Lathar
Everywhere, and yet nowhere. Wherever the shadows lurked, so too could the Vespers. Even in the brightest of suns, three in the sky of Tora Darah, were not enough to stop the darkness. In every step, a shadow followed, watching… waiting for the queen to return.
Wait for the queen.
Find her.
But without her blood, without form, all the Vespers could do was watch.
So we did.
Beyond the Komai Mountain, named for gleaming clearly from all directions across the land, a tear through the weakened wall of the locked plane of Tora Darah shot through the sky like shooting stars bursting in eight directions in a land without constellations. A rainbow of colors: green, violet, red, orange, yellow, even black light and shades of blue.
The black star diverged from it’s route across the land, colliding with one of twilight blue, disappearing into the darkness. We watched as the six remaining stars flickered and faded across the land.
A yellow chrysalis burst open after landing, the only one of the remaining six to stir. His eyes were midnight, and his hair the color of the moon’s light. That face had been absent from Tora Darah for centuries.

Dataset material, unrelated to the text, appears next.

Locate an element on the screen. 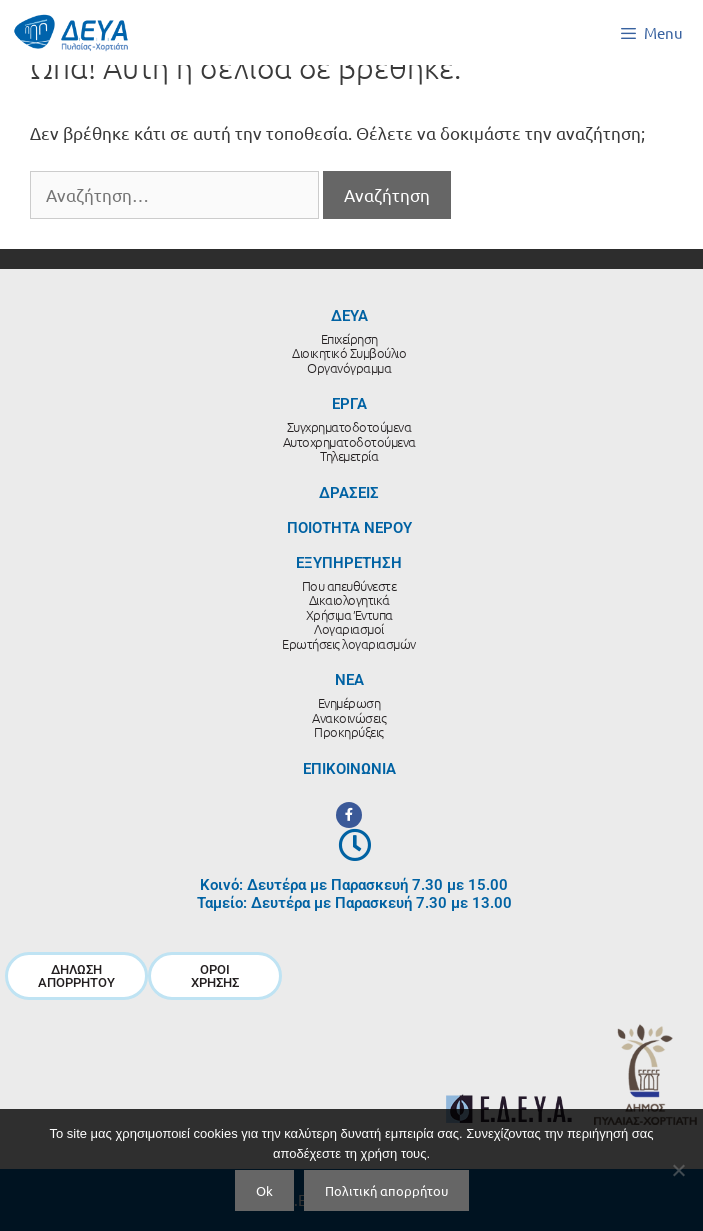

Lathar wore the armor of a guardian, the uniform hadn’t changed much from when they used to work for the Divine Council, when our kind were stripped of our forms. Left to wander the darkness, phantoms of what we once were, only the royal blood line gave us sanctuary, kept us from fading.
Without them we die.
Waiting for so long, few of us remained.
So hungry, so cold.
We feel our end.
Save the Vespers, we chanted.
But he did not hear us as he scanned the terrain. Lathar took a deep breath, and the plants around him withered. Curling in on themselves, and drying until they were nothing more than ash and dust, he consumed a circle of energy around him. The ground marred like a controlled fire, black orbs hovered by his side waiting for his command. We could sense his frustration as he groaned, his fists clenched tightly.
He knew we were here, but we had no form for him to lash at. No form for him to lose himself to.
Without the blood we were nothing, and everything, but he didn’t have what we needed. Though it was comforting to know we were noticed, even though not heard.
So, we followed, reveling in the darkness that lived within him. Familiar, like he knew us. The orbs were warm with his essence, and he didn’t seem to mind that we stayed.
“You again,” he growled to us.
We remembered all the times he came here before, and every time he’d help us find our queen. The only one we couldn’t track through the darkness.
We follow.
Hear us.
She must.
See us.
She must.
Save us.
She will.
We settled over Lathar feeding thoughts to stay focused. He traveled through the grassy plains, and the desserts between the trinity suns and moons. Stationary in the sky, he knew heading towards the moons would bring him to the city. Neither the suns or the moons have moved since the temples sealed themselves off from the realms. With his speed it took only a day to make it to Komai Mountain.
We whispered to him as he traveled, stories of the times he had forgotten, though he could not hear us Lathar’s eyes returned to a bright blueish-violet pacified by the hum of the night descending on the lands the closer he arrived to what was once his home at the top of the cliff side. Though his temper was cooled, he was far from calm thinking about all the places the other advocates could have showed up. None of them good. And one advocate in particular couldn’t stop invading his mind.
Chrystal.
He’d done everything in his control to not care, to keep his distance, but here he was in the last place he ever wanted to return. All because he didn’t want to take the chance that he’d never see her again. He’d lost too much already. Not having her be his, and her being gone were two very different things. He didn’t remember it, but he’d given her his mark, the serpent’s kiss, and he couldn’t let her go completely.